JAKARTA – Survei Litbang Kompas yang dirilis pada Januari 2025 mencatat tingkat kepuasan masyarakat terhadap kinerja pemerintahan Prabowo Subianto dan Gibran Rakabuming Raka mencapai 80,9 persen. Dalam survei yang melibatkan responden dari 38 provinsi di Indonesia ini, hanya 19,1 persen yang mengaku tidak puas.
Capaian ini menjadi sorotan publik, terutama karena diraih dalam 100 hari pertama pemerintahan Kabinet Merah Putih. Meski sempat muncul polemik atas beberapa kebijakan, seperti di bidang hukum, perpajakan, dan program “Makan Bergizi Gratis”, angka kepuasan tetap tinggi.

Menurut Dr. Verdy Firmantoro, pakar komunikasi politik Universitas Brawijaya, hasil survei ini mencerminkan optimisme publik terhadap pemerintah. “Dalam konteks 100 hari, angka ini lebih menunjukkan keyakinan masyarakat terhadap pemerintahan ini. Jika masyarakat sudah tidak yakin di awal, maka akan sulit untuk berharap banyak dalam lima tahun ke depan,” ujarnya.
Namun, Verdy mengingatkan bahwa hasil survei hanya mencerminkan tren opini publik secara umum. Segmen masyarakat tertentu, seperti kalangan menengah ke atas dan akademisi yang lebih kritis, cenderung tidak terwakili. “Pandangan dari kelompok kritis harus diakomodasi pemerintah agar kebijakan yang diambil tetap relevan dan tepat sasaran,” tambahnya.
Tantangan Sinkronisasi dan Dinamika Politik
Di balik tingginya tingkat kepuasan, Verdy mencatat adanya tantangan besar, yaitu memastikan sinkronisasi antara presiden dan para menteri. Blunder di sejumlah kementerian dalam tiga bulan terakhir dianggap menunjukkan potensi miskomunikasi yang dapat merusak citra pemerintah.
“Kinerja para menteri harus inline dengan presiden. Jika support system pemerintahan ini solid, maka kebijakan akan lebih efektif dan minim miskomunikasi,” tegasnya.

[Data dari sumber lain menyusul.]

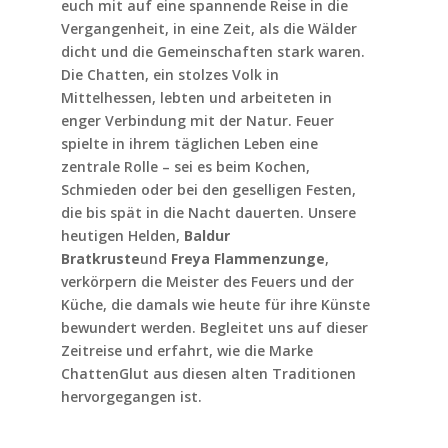
euch mit auf eine spannende Reise in die
Vergangenheit, in eine Zeit, als die Wälder
dicht und die Gemeinschaften stark waren.
Die Chatten, ein stolzes Volk in
Mittelhessen, lebten und arbeiteten in
enger Verbindung mit der Natur. Feuer
spielte in ihrem täglichen Leben eine
zentrale Rolle – sei es beim Kochen,
Schmieden oder bei den geselligen Festen,
die bis spät in die Nacht dauerten. Unsere
heutigen Helden,
Baldur
Bratkruste
und
Freya Flammenzunge
,
verkörpern die Meister des Feuers und der
Küche, die damals wie heute für ihre Künste
bewundert werden. Begleitet uns auf dieser
Zeitreise und erfahrt, wie die Marke
ChattenGlut aus diesen alten Traditionen
hervorgegangen ist.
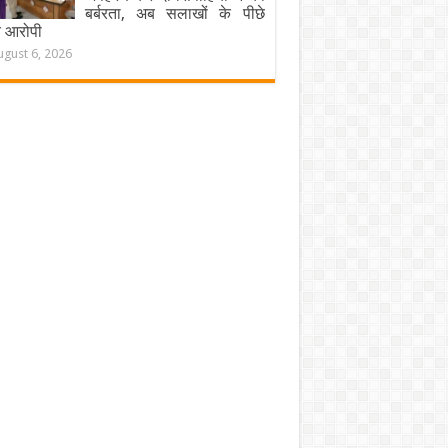
बर्बरता, अब सलाखों के पीछे
चे आरोपी
ugust 6, 2026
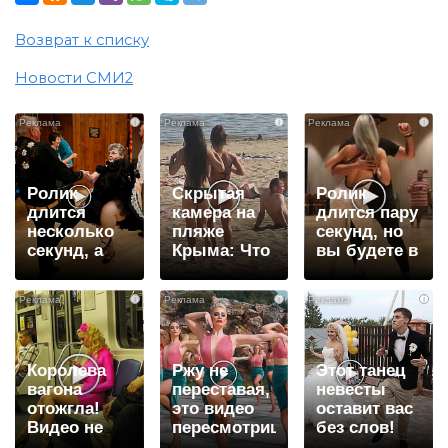
Возврат к списку
Новости СМИ2
i
i
i
Ролик
Скрытая
Ролик
длится
камера на
длится пару
несколько
пляже
секунд, но
секунд, а
Крыма: Что
вы будете в
смеяться
люди
шоке от
вы будете
вытворяют,
увиденного
i
i
i
долго
когда их не
видят...
Королева
Ржу не
Этот танец
вагона
переставая,
невесты
отожгла!
это видео
оставит вас
Видео не
пересмотришь
без слов!
оставит
не раз
Пересмотрела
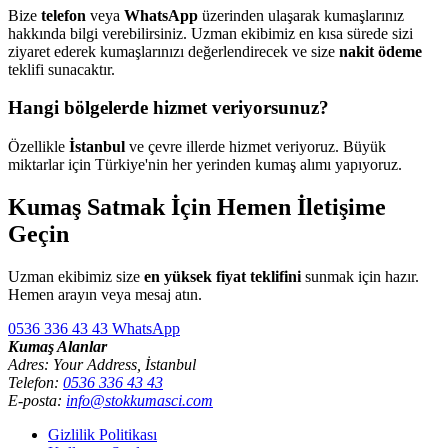
Bize
telefon
veya
WhatsApp
üzerinden ulaşarak kumaşlarınız
hakkında bilgi verebilirsiniz. Uzman ekibimiz en kısa sürede sizi
ziyaret ederek kumaşlarınızı değerlendirecek ve size
nakit ödeme
teklifi sunacaktır.
Hangi bölgelerde hizmet veriyorsunuz?
Özellikle
İstanbul
ve çevre illerde hizmet veriyoruz. Büyük
miktarlar için Türkiye'nin her yerinden kumaş alımı yapıyoruz.
Kumaş Satmak İçin Hemen İletişime
Geçin
Uzman ekibimiz size
en yüksek fiyat teklifini
sunmak için hazır.
Hemen arayın veya mesaj atın.
0536 336 43 43
WhatsApp
Kumaş Alanlar
Adres: Your Address, İstanbul
Telefon:
0536 336 43 43
E-posta:
info@stokkumasci.com
Gizlilik Politikası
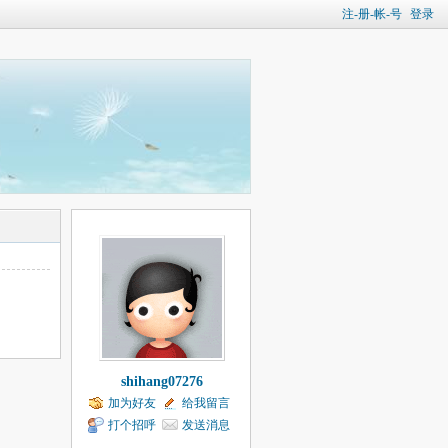
注-册-帐-号
登录
shihang07276
加为好友
给我留言
打个招呼
发送消息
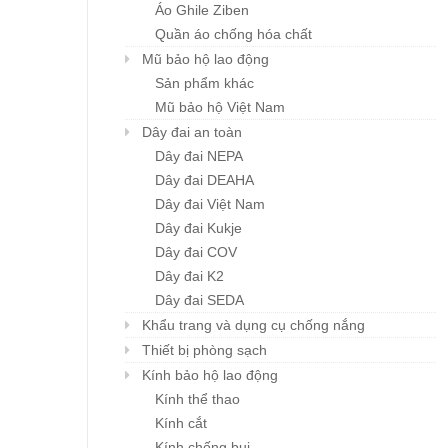
Áo Ghile Ziben
Quần áo chống hóa chất
Mũ bảo hộ lao động
Sản phẩm khác
Mũ bảo hộ Việt Nam
Khẩu trang đa năng
Mũ BHLĐ ZIBEN H00
Chi tiết
Chi tiết
Karnik
Dây đai an toàn
Giá: liên hệ
Giá: liên hệ
Dây đai NEPA
Dây đai DEAHA
Dây đai Việt Nam
Dây đai Kukje
Dây đai COV
Dây đai K2
Dây đai SEDA
Khẩu trang và dụng cụ chống nắng
Thiết bị phòng sạch
Kính bảo hộ lao động
Kính thể thao
Kính cắt
Kính chống bụi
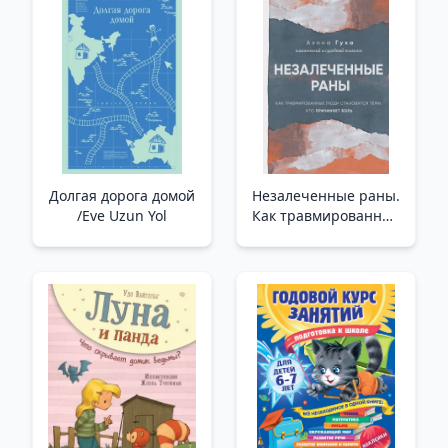
Долгая дорога домой
Незалеченные раны.
/Eve Uzun Yol
Как травмированные
люди становятся
теми, кто причиняет
боль /İyileşmeyen
Yaralar. Travma
Geçiren İnsanlar Nasıl
Acıya Neden Olan
Kişiler Haline Geliyor?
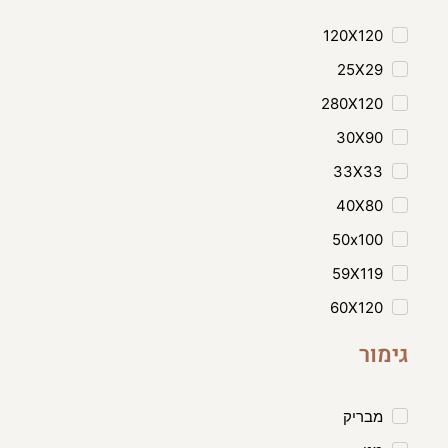
120X120
25X29
280X120
30X90
33X33
40X80
50x100
59X119
60X120
גימור
מבריק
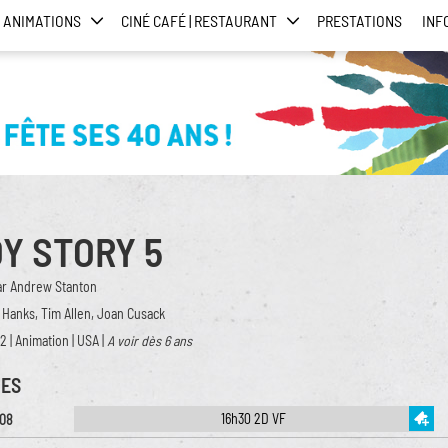
ANIMATIONS
CINÉ CAFÉ | RESTAURANT
PRESTATIONS
INF
Y STORY 5
ar Andrew Stanton
Hanks, Tim Allen, Joan Cusack
2 | Animation | USA |
A voir dès 6 ans
ES
16h30 2D VF
/08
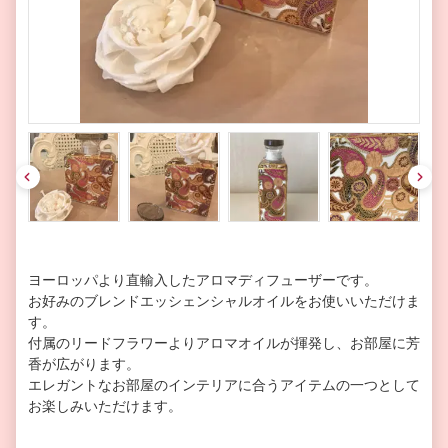
pre
nex
v
t
ヨーロッパより直輸入したアロマディフューザーです。
お好みのブレンドエッシェンシャルオイルをお使いいただけま
す。
付属のリードフラワーよりアロマオイルが揮発し、お部屋に芳
香が広がります。
エレガントなお部屋のインテリアに合うアイテムの一つとして
お楽しみいただけます。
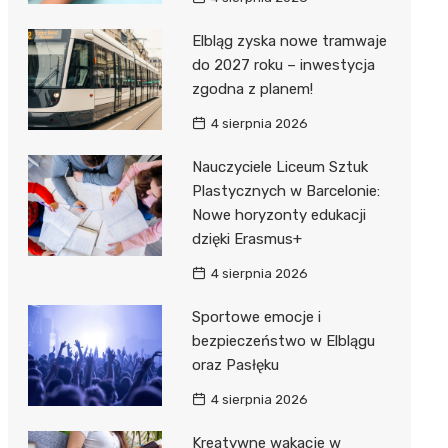
Elbląg zyska nowe tramwaje
do 2027 roku – inwestycja
zgodna z planem!
4 sierpnia 2026
Nauczyciele Liceum Sztuk
Plastycznych w Barcelonie:
Nowe horyzonty edukacji
dzięki Erasmus+
4 sierpnia 2026
Sportowe emocje i
bezpieczeństwo w Elblągu
oraz Pasłęku
4 sierpnia 2026
Kreatywne wakacje w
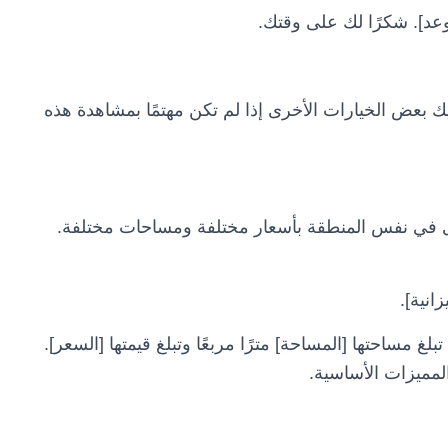
وعد]. شكرًا لك على وقتك.
 بعض الخيارات الأخرى إذا لم تكن مهتمًا بمشاهدة هذه
رى في نفس المنطقة بأسعار مختلفة ومساحات مختلفة.
انية].
لغ مساحتها [المساحة] مترًا مربعًا وتبلغ قيمتها [السعر].
لمميزات الأساسية.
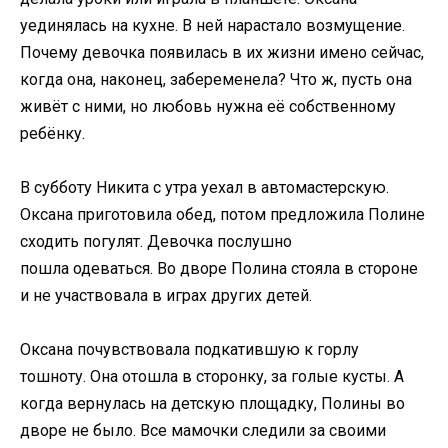
уединялась на кухне. В ней нарастало возмущение.
Почему девочка появилась в их жизни имено сейчас,
когда она, наконец, забеременела? Что ж, пусть она
живёт с ними, но любовь нужна её собственному
ребёнку.
В субботу Никита с утра уехал в автомастерскую.
Оксана приготовила обед, потом предложила Полине
сходить погулят. Девочка послушно
пошла одеваться. Во дворе Полина стояла в стороне
и не участвовала в играх других детей.
Оксана почувствовала подкатившую к горлу
тошноту. Она отошла в сторонку, за голые кусты. А
когда вернулась на детскую площадку, Полины во
дворе не было. Все мамочки следили за своими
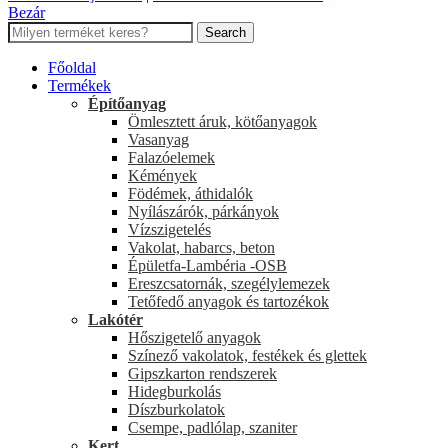
Bezár
Search
Főoldal
Termékek
Építőanyag
Ömlesztett áruk, kötőanyagok
Vasanyag
Falazóelemek
Kémények
Födémek, áthidalók
Nyílászárók, párkányok
Vízszigetelés
Vakolat, habarcs, beton
Épületfa-Lambéria -OSB
Ereszcsatornák, szegélylemezek
Tetőfedő anyagok és tartozékok
Lakótér
Hőszigetelő anyagok
Színező vakolatok, festékek és glettek
Gipszkarton rendszerek
Hidegburkolás
Díszburkolatok
Csempe, padlólap, szaniter
Kert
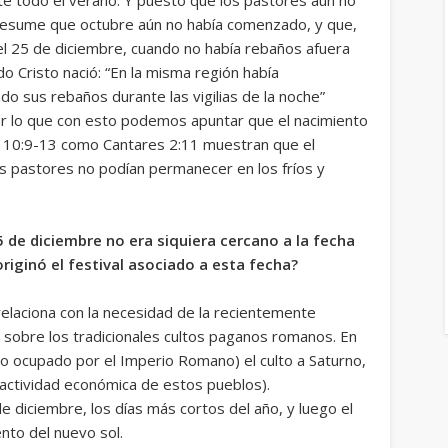
presume que octubre aún no había comenzado, y que,
el 25 de diciembre, cuando no había rebaños afuera
o Cristo nació: “
En la misma región había
o sus rebaños durante las vigilias de la noche
”
or lo que con esto podemos apuntar que el nacimiento
s 10:9-13 como Cantares 2:11 muestran que el
los pastores no podían permanecer en los fríos y
de diciembre no era siquiera cercano a la fecha
riginó el festival asociado a esta fecha?
relaciona con la necesidad de la recientemente
se sobre los tradicionales cultos paganos romanos. En
o ocupado por el Imperio Romano) el culto a Saturno,
 y actividad económica de estos pueblos).
de diciembre, los días más cortos del año, y luego el
nto del nuevo sol.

Selain itu, dinamika politik, seperti kongres PDIP yang diprediksi berpengaruh signifikan terhadap stabilitas politik nasional, menjadi tantangan tersendiri. Menurut Verdy, pemerintah perlu bersikap adaptif dalam menghadapi isu-isu politik strategis untuk menjaga momentum positif ini.
Evaluasi Program Populis
Program seperti “Makan Bergizi Gratis” mendapat apresiasi besar dari masyarakat, terutama kalangan menengah ke bawah. Namun, Verdy menilai program ini masih sebatas langkah populis awal. “Keberlanjutan program ini harus dipastikan. Jangan sampai hanya menjadi gimmick populis tanpa dampak jangka panjang yang nyata,” jelasnya.
Ia juga menyoroti pentingnya evaluasi terhadap program-program lain yang dirancang untuk mengatasi ketimpangan sosial ekonomi. Kritik dari berbagai kalangan harus dijadikan masukan agar pemerintah tetap responsif terhadap kebutuhan masyarakat.
Reshuffle Kabinet: Harapan dan Risiko
Terkait isu reshuffle kabinet, Verdy menyatakan bahwa langkah ini dapat menjadi solusi untuk meningkatkan kinerja pemerintahan, tetapi harus dilakukan dengan bijak. “Reshuffle jangan terlalu sering dilakukan, karena stabilitas politik harus tetap dijaga. Selain itu, hindari adanya kepentingan pribadi yang mendasari reshuffle,” katanya.
Optimisme yang Harus Dijaga
Survei Litbang Kompas ini menunjukkan optimisme publik yang tinggi terhadap pemerintahan Prabowo-Gibran. Namun, pemerintah harus menjadikan hasil ini sebagai motivasi untuk bekerja lebih keras, bukan sekadar euforia sesaat.
Dengan memperkuat koordinasi antar kementerian, mendengarkan kritik dari berbagai kelompok masyarakat, serta memastikan keberlanjutan program-program prioritas, pemerintah diharapkan mampu mempertahankan momentum positif ini hingga lima tahun mendatang.